Germany is still having a hard time on the global work market. Although a once strict recruitment stop has become a thing of the past, new immigration policies advocating the influx of skilled workers have not yet been effectively promoted. German employers' appeals to foreign workers seem to be quite weak, proof of which one finds when merely glancing at the booming care market.

The care sector in Germany is known for its severe lack of skilled workers. Almost two thirds of care facilities are understaffed; an average of 4.3 more caregivers per home could be employed, reveals a study carried out by Germany's Center for European Economic Research (ZEW).

Some 600 employers in the care sector were surveyed and two thirds of them noted difficulties in filling positions. Nonetheless, only 16 percent of them have recruited workers from foreign countries, preferring to poach other companies' employees as a means of finding staff.

Time consuming, legal obstacles

Many of the interviewed companies who have recruited staff in other countries find this option much too time consuming and costly. Besides, there are many legal obstacles and 83 percent of institutions have dealt with complicated processes in the recognition of foreign qualifications and certificates.
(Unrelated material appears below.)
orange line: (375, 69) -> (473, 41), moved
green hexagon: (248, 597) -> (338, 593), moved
Furthermore, difficulties obtaining immigration permits for non-EU candidates have clearly been a daunting task for German employers. Small and medium-sized companies have the hardest time. The study also shows that the larger the company and the more professionalized its human resources department is, the more likely it is to win over foreign employees.
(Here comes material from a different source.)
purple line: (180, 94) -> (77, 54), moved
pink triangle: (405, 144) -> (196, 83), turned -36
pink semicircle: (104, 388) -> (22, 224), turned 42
Spanish workers make up 61 percent of all recruited caregivers; Polish, 19 percent and Croatians, 16 percent. Non-EU workers in Germany mostly come from Bosnia and Herzegovina, Ukraine, Russia, China and the Philippines. Once they have arrived and tested daily work, they are usually accepted by their colleagues and employers. And above all, their work efforts are praised.

Almost half of the interviewed institutions even state that foreign employees work harder than Germans. On the other hand, the immigrant workers' experience is considered to be insufficient. And 53 percent think they accomplish less than the rest of staff.
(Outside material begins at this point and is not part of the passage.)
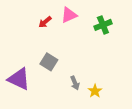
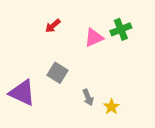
pink triangle: (69, 15) -> (94, 38), moved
Skilled foreign workers good for economy, welfare state

To alleviate the shortage of caregivers in German nursing homes, the publishers of the study have called for an improvement of information policies for companies who want to recruit caregivers from foreign countries. They maintain that a homogenous, country-wide process for the recognition of skills and certificates acquired in foreign countries should be established, and immigration regulations simplified and thus more transparent.

A previous ZEW study claimed that skilled workers from foreign countries are good for the economy and welfare state. Tax and social security deductions could be higher if the German work market were more easily accessible to foreign workers. To achieve this, the current ZEW study recommends an active campaign on a political level.